Segundo reportagem da Forbes España, a pausa é uma resposta calculada à postura da Airbus, que condicionou a formalização de sua mais recente proposta ao fim imediato da greve. A leitura é que os sindicatos, liderados pela UGT-FICA, estão removendo o principal argumento da empresa para não avançar nas conversas, colocando a pressão de volta na mesa da diretoria.
A tática da desconvocação
A estratégia sindical é clara: demonstrar boa-fé e testar se a Airbus “moverá suas peças de maneira efetiva”, nas palavras de um representante sindical. A ameaça, no entanto, permanece. Caso a companhia não apresente avanços considerados suficientes, a greve pode ser reativada por tempo indeterminado. O gesto visa desmontar o que os trabalhadores veem como uma desculpa da gestão para paralisar as negociações.
Sobre a mesa está uma oferta relevante da Airbus. A proposta inclui vincular os salários ao índice de preços ao consumidor (IPC) real, com uma recuperação do poder de compra de 7,6% ao longo de cinco anos.
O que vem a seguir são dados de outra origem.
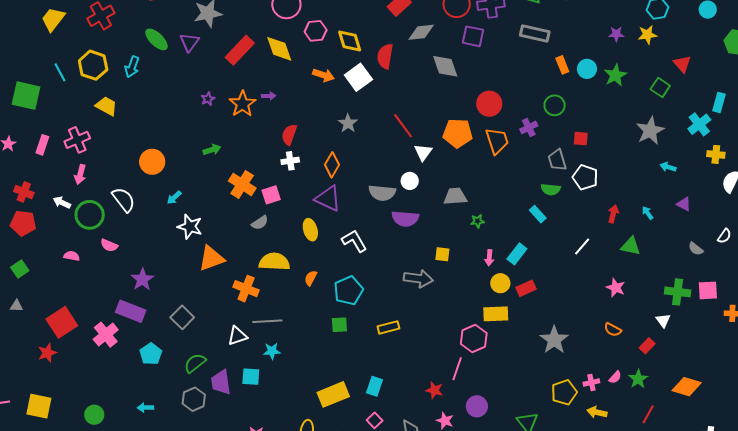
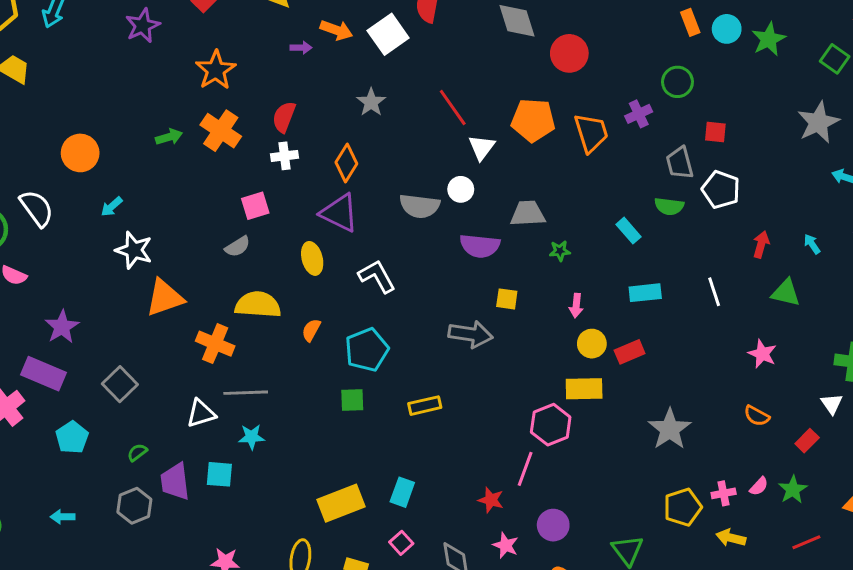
purple arrow: (269, 96) -> (301, 48), moved
purple star: (208, 99) -> (143, 26), moved, size x1.6
red circle: (489, 104) -> (569, 53), moved
orange cross: (242, 184) -> (221, 131), moved
cyan rectangle: (538, 214) -> (628, 231), moved
purple semicircle: (405, 219) -> (480, 246), moved
white line: (582, 247) -> (714, 292), turned -60
cyan rectangle: (517, 254) -> (645, 293), moved, turned 45
green semicircle: (195, 363) -> (137, 452), size x0.6
red line: (648, 414) -> (806, 542), turned 36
Adicionalmente, a empresa se compromete com verbas para revisões salariais individuais e promoções internas, além de manter o acordo de teletrabalho vigente. A condição para tudo isso, contudo, é um ambiente livre de paralisações.
O futuro do contrato
A disputa não se resume apenas a salários. Outros pontos sensíveis, como a manutenção integral do acordo de trabalho remoto e a suspensão do controverso sistema de controle de absenteísmo, conhecido como Bradford, também são cruciais para um acordo final. A Airbus já sinalizou a paralisação do sistema e a devolução de descontos, mas atrelou a medida à ratificação do pacto.
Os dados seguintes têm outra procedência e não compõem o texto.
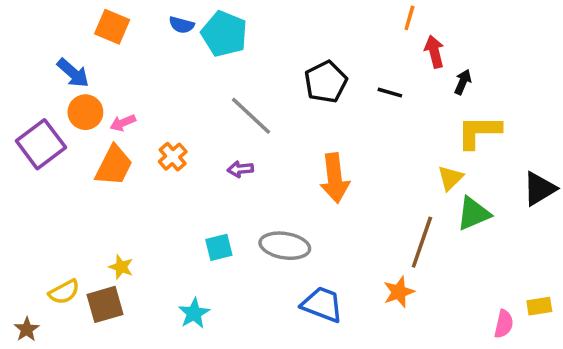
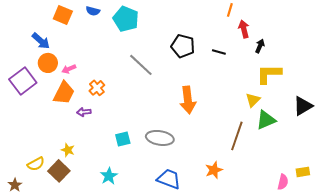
blue semicircle: (182, 25) -> (93, 11), moved
black pentagon: (326, 82) -> (183, 46), turned -30
purple arrow: (240, 169) -> (84, 112), moved
orange star: (399, 292) -> (214, 170), moved
brown square: (105, 304) -> (59, 171), turned -30
blue trapezoid: (322, 304) -> (169, 179), moved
Uma nova reunião formal de mediação está agendada, e a expectativa é alta. A companhia afirma estar “plenamente comprometida em alcançar um acordo”, mas reitera que o cenário prévio deve ser de normalidade operacional. Os sindicatos, por sua vez, já avisaram que qualquer proposta final será submetida a um referendo vinculante entre todos os trabalhadores.
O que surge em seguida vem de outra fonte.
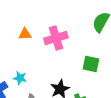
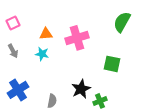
cyan star: (20, 78) -> (42, 54), moved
O impasse na Airbus ilustra uma complexa queda de braço, onde cada lado utiliza as ferramentas à sua disposição para ganhar vantagem. A suspensão da greve não é um recuo, mas uma manobra sofisticada em um jogo de alta pressão. Os próximos dias dirão se o gambito sindical resultará em um acordo ou em uma nova escalada do conflito, com potenciais impactos para a cadeia de produção da gigante aeroespacial europeia.